As the tour group neared the farm gate, a distinct "baa" could be heard, calling out over the rolling, green hills of the school campus. It was the excited sound of the school's unofficial mascot, Murphy the lamb. The students get experience in raising animals.

With any luck and the proper funds in the future, Wear would like to have a barn built at the back end of the school grounds to house a few steers, broadening the educational possibilities of the FFA program.

Murphy's pen was sectioned off, keeping him gated and available for petting. When allowed out, the lamb behaved well, grazing a little and staying by Wear's side. Although Murphy will likely be given away in the spring of 2020, he will have an intricate part in Trinity's Christmas play, as will Wear.

"Murphy is a chapter lamb," Sellers said of his significance. "Everyone in the chapter helps take care of him and helps feed him and makes sure he has clean water. He is a big group project. We have a couple girls from the club showing him at the fair coming in February."

In another section, several young chickens cavorted with one other. Wear and her students had witnessed the birth of each chicken a few weeks prior, as the raising of the baby chicks is part of the FFA course, too.
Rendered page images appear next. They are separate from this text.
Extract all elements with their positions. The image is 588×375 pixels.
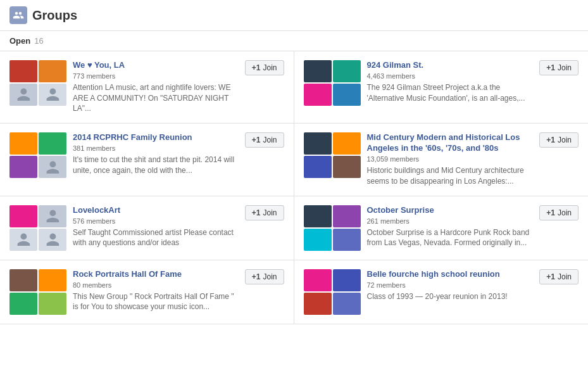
group-avatars <box>304 205 361 251</box>
section-header: Open 16 <box>0 31 588 51</box>
group-actions: +1 Join <box>539 132 579 148</box>
join-button[interactable]: +1 Join <box>539 132 579 148</box>
group-desc: Self Taught Commissioned artist Please c… <box>73 227 239 249</box>
avatar <box>39 156 66 178</box>
avatar <box>304 269 332 291</box>
group-members: 576 members <box>73 217 239 225</box>
group-name[interactable]: LovelockArt <box>73 205 239 216</box>
avatar <box>304 156 332 178</box>
group-actions: +1 Join <box>539 205 579 220</box>
group-members: 4,463 members <box>367 72 534 80</box>
group-name[interactable]: Belle fourche high school reunion <box>367 269 534 280</box>
group-members: 72 members <box>367 281 534 289</box>
join-button[interactable]: +1 Join <box>539 60 579 75</box>
group-avatars <box>9 205 66 251</box>
avatar <box>333 156 361 178</box>
join-button[interactable]: +1 Join <box>539 269 579 284</box>
group-avatars <box>9 269 66 315</box>
avatar <box>304 229 332 251</box>
group-name[interactable]: We ♥ You, LA <box>73 60 239 71</box>
join-button[interactable]: +1 Join <box>245 269 284 284</box>
group-info: October Surprise261 membersOctober Surpr… <box>367 205 534 248</box>
avatar <box>333 205 361 227</box>
avatar <box>333 269 361 291</box>
page-header: Groups <box>0 0 588 31</box>
avatar <box>9 205 37 227</box>
group-name[interactable]: Mid Century Modern and Historical Los An… <box>367 132 534 154</box>
avatar <box>39 132 66 155</box>
group-actions: +1 Join <box>539 269 579 284</box>
join-icon: +1 <box>546 208 555 217</box>
group-name[interactable]: 2014 RCPRHC Family Reunion <box>73 132 239 143</box>
avatar <box>9 269 37 291</box>
avatar <box>39 84 66 106</box>
avatar <box>304 132 332 155</box>
join-icon: +1 <box>546 272 555 281</box>
join-icon: +1 <box>546 63 555 72</box>
avatar <box>304 293 332 315</box>
avatar <box>333 84 361 106</box>
join-icon: +1 <box>252 272 261 281</box>
group-item: October Surprise261 membersOctober Surpr… <box>294 196 589 260</box>
group-desc: Class of 1993 — 20-year reunion in 2013! <box>367 291 534 302</box>
group-item: Mid Century Modern and Historical Los An… <box>294 124 589 196</box>
join-button[interactable]: +1 Join <box>539 205 579 220</box>
group-members: 13,059 members <box>367 155 534 163</box>
group-desc: Attention LA music, art and nightlife lo… <box>73 82 239 114</box>
join-icon: +1 <box>252 136 261 144</box>
join-icon: +1 <box>546 136 555 144</box>
group-item: LovelockArt576 membersSelf Taught Commis… <box>0 196 294 260</box>
group-item: Rock Portraits Hall Of Fame80 membersThi… <box>0 260 294 324</box>
group-desc: It's time to cut the shit and start the … <box>73 155 239 176</box>
avatar <box>9 156 37 178</box>
group-name[interactable]: October Surprise <box>367 205 534 216</box>
group-info: We ♥ You, LA773 membersAttention LA musi… <box>73 60 239 114</box>
groups-container: We ♥ You, LA773 membersAttention LA musi… <box>0 51 588 324</box>
join-button[interactable]: +1 Join <box>245 132 284 148</box>
group-avatars <box>304 132 361 178</box>
group-name[interactable]: Rock Portraits Hall Of Fame <box>73 269 239 280</box>
avatar <box>333 60 361 82</box>
page-wrapper: Groups Open 16 We ♥ You, LA773 membersAt… <box>0 0 588 375</box>
join-button[interactable]: +1 Join <box>245 205 284 220</box>
group-desc: October Surprise is a Hardcore Punk Rock… <box>367 227 534 249</box>
group-avatars <box>304 269 361 315</box>
group-info: Rock Portraits Hall Of Fame80 membersThi… <box>73 269 239 312</box>
join-button[interactable]: +1 Join <box>245 60 284 75</box>
join-icon: +1 <box>252 208 261 217</box>
group-members: 381 members <box>73 144 239 152</box>
group-avatars <box>9 132 66 178</box>
group-actions: +1 Join <box>245 269 284 284</box>
group-actions: +1 Join <box>245 205 284 220</box>
avatar <box>9 229 37 251</box>
section-label: Open <box>9 36 30 46</box>
avatar <box>39 229 66 251</box>
group-item: 924 Gilman St.4,463 membersThe 924 Gilma… <box>294 51 589 124</box>
avatar <box>39 60 66 82</box>
group-info: LovelockArt576 membersSelf Taught Commis… <box>73 205 239 248</box>
avatar <box>39 205 66 227</box>
avatar <box>304 205 332 227</box>
groups-icon <box>9 6 27 24</box>
group-item: Belle fourche high school reunion72 memb… <box>294 260 589 324</box>
avatar <box>333 229 361 251</box>
group-actions: +1 Join <box>245 60 284 75</box>
group-desc: This New Group " Rock Portraits Hall Of … <box>73 291 239 313</box>
group-members: 80 members <box>73 281 239 289</box>
group-item: We ♥ You, LA773 membersAttention LA musi… <box>0 51 294 124</box>
avatar <box>333 293 361 315</box>
group-name[interactable]: 924 Gilman St. <box>367 60 534 71</box>
group-info: 924 Gilman St.4,463 membersThe 924 Gilma… <box>367 60 534 103</box>
avatar <box>304 60 332 82</box>
avatar <box>9 132 37 155</box>
group-info: Mid Century Modern and Historical Los An… <box>367 132 534 186</box>
group-desc: The 924 Gilman Street Project a.k.a the … <box>367 82 534 104</box>
group-members: 261 members <box>367 217 534 225</box>
avatar <box>333 132 361 155</box>
group-avatars <box>304 60 361 106</box>
group-actions: +1 Join <box>539 60 579 75</box>
section-count: 16 <box>34 36 43 46</box>
avatar <box>9 60 37 82</box>
group-actions: +1 Join <box>245 132 284 148</box>
page-title: Groups <box>32 8 77 23</box>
The greenhouse has a full-working irrigation system that flows throughout the entire structure, spraying water on each individual broccoli, head of lettuce and leaf under its roof. However, Murphy's personal bale of food grain and alfalfa hay are kept dry. When each veggie becomes ready to eat, Wear will give them away.

"We harvest our own food," Wyman said. "We have tomatoes, peppers, and basil."

Reflecting how their Catholic faith works well with the FFA program, each one had their own reason to credit the Lord.

"God gave us everything," Wyman replied when asked why her participation in the program matters to her faith.

Wear agrees with her students. "To me," she said, "we are stewards of the land and it talks about that in the Bible. I feel that the more you take care of what God has given you and you use it to the best of your ability and help provide safe land and food practices for everyone else — that is really the most down to earth and best thing I feel you can do."

Sellers wants others to know the FFA program isn't only about farming, but incorporates Catholic faith in its actions, as well.

"This program really relates to Christianity a lot, more than people realize because we are just using the gifts that God has given us," she said. "We are utilizing them to the absolutely best of our abilities. He gave us them for a reason and we are using them to help all people."

(Beaulieu is on the staff of the Florida Catholic, newspaper of the Diocese of Orlando.)

A version of this story appeared in the Feb 21-March 5, 2020 print issue under the headline: Teaching farming, cultivating faith .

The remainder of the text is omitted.